● Records supplied
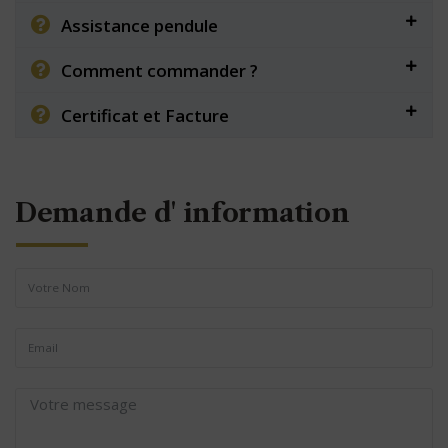
Assistance pendule
Comment commander ?
Certificat et Facture
Demande d' information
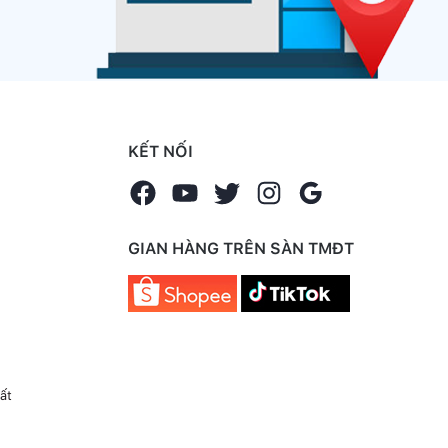
KẾT NỐI
GIAN HÀNG TRÊN SÀN TMĐT
ất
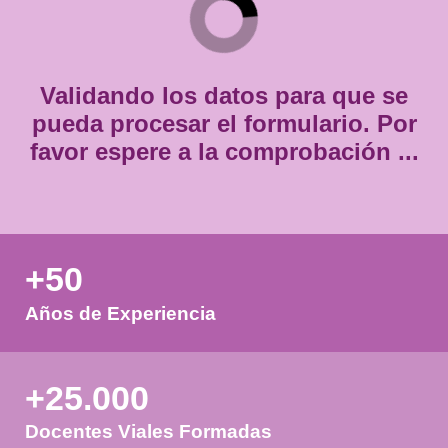
Consentimiento
Estoy de acuerdo con
la política de privacidad.
*
*
Validando los datos para que
pueda procesar el formulario.
favor espere a la comprobación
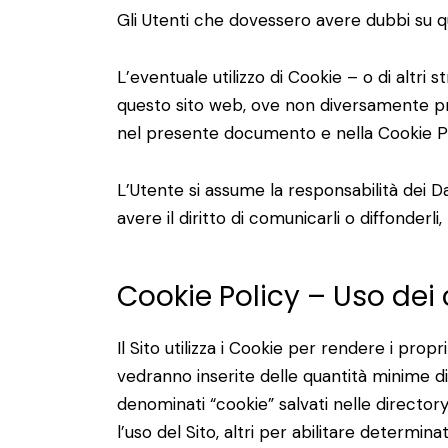
Gli Utenti che dovessero avere dubbi su qua
L’eventuale utilizzo di Cookie – o di altri s
questo sito web, ove non diversamente precisa
nel presente documento e nella Cookie Pol
L’Utente si assume la responsabilità dei Da
avere il diritto di comunicarli o diffonderli,
Cookie Policy – Uso dei
Il Sito utilizza i Cookie per rendere i propri
vedranno inserite delle quantità minime di i
denominati “cookie” salvati nelle directory
l’uso del Sito, altri per abilitare determinat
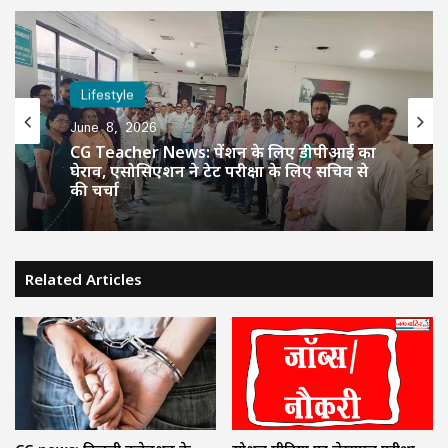
Lifestyle
Lifestyle
June 8, 2026
June 8, 2026
प्राचार्य फेडरेशन की बैठक, शिक्षा व्यवस्था
सुदृढ़ीकरण हेतु 8 महत्वपूर्ण प्रस्ताव पारित
CG Teacher News: पेंशन के लिए डीपीआई का
घेराव, एसोसिएशन ने टेट परीक्षा के लिए सचिव से
Related Articles
की चर्चा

● Work request
Without the pictures, restate all of the entries above verbatim.

● Response to this exercise
Assistance pendule
Comment commander ?
Certificat et Facture
Demande d' information
KẾT NỐI
GIAN HÀNG TRÊN SÀN TMĐT
ất
Consentimiento
Estoy de acuerdo con
la política de privacidad.
*
*
Validando los datos para que
pueda procesar el formulario.
favor espere a la comprobación
Gli Utenti che dovessero avere dubbi su qua
L’eventuale utilizzo di Cookie – o di altri s
questo sito web, ove non diversamente precisa
nel presente documento e nella Cookie Pol
L’Utente si assume la responsabilità dei Da
avere il diritto di comunicarli o diffonderli,
Cookie Policy – Uso dei
Il Sito utilizza i Cookie per rendere i propri
vedranno inserite delle quantità minime di i
denominati “cookie” salvati nelle directory
l’uso del Sito, altri per abilitare determinat
Lifestyle
Lifestyle
June 8, 2026
June 8, 2026
प्राचार्य फेडरेशन की बैठक, शिक्षा व्यवस्था
सुदृढ़ीकरण हेतु 8 महत्वपूर्ण प्रस्ताव पारित
CG Teacher News: पेंशन के लिए डीपीआई का
घेराव, एसोसिएशन ने टेट परीक्षा के लिए सचिव से
Related Articles
की चर्चा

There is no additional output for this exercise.